Look at it this way. Think of narratives are enclosed within sets of speech marks. As speech marks mark occasions of speaking, so narratives are made up of sets of such occasions which are shaped into a story. So it is the with the Gospel narratives: this is Matthew’s story, Mark’s story, and so on. Similarly we can treat the letters of Paul or the reported discourses of Jesus as contained within speech marks, as occasional utterances. But so long as we keep the speech marks in place then the normative status of what Jesus or Paul say is, to put it mildly, endangered. For while the speech marks remain, the question of truth and hence the question of authority may be suspended. It is true that Paul said that God justifies the ungodly, but does God justify the ungodly? For the church Paul’s statements (or at least most of them) take on a normative status in which the speech marks drop away. Paul the Apostle said ‘Jesus Christ came into the world to save sinners’. That’s history. But that in fact Jesus Christ came into the world to save sinners (and what it presupposes and entails) goes beyond history and is, or becomes, revealed truth and so material for Christian dogma.

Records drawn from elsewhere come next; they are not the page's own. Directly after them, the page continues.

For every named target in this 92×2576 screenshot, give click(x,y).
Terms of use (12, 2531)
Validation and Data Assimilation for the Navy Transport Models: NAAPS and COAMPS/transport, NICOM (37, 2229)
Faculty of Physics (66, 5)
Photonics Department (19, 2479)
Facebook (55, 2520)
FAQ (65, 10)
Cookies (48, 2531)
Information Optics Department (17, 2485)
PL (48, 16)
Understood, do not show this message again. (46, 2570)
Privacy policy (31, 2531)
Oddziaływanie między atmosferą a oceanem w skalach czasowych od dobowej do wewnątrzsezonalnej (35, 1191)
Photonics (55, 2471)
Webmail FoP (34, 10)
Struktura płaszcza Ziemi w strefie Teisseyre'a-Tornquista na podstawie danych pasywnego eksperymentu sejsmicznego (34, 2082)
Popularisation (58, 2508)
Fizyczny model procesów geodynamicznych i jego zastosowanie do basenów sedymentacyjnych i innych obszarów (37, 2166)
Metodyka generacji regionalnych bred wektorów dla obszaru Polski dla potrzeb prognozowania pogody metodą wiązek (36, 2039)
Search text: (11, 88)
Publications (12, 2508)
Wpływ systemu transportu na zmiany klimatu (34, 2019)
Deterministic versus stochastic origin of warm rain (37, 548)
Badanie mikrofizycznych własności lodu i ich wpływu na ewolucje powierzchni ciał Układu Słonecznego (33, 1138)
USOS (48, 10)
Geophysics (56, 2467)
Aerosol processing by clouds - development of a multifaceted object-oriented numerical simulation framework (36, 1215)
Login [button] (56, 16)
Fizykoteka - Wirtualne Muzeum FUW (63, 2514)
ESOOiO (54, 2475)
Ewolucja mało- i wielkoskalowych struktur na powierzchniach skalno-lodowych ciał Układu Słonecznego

You might object - but the narratives also contain what is impossible and necessary for God: he cannot lie, or deny himself, or mutate. All things are possible with God. And so on. These are very important, part of the scaffolding of dogmatic theology. But - I realise that it's irritating - even these must be tweaked. The sense in which God cannot lie is rather different from the sense in which George Washington could not.

Dogma comes through history, but it is more than history. Otherwise we are of all people most to be pitied.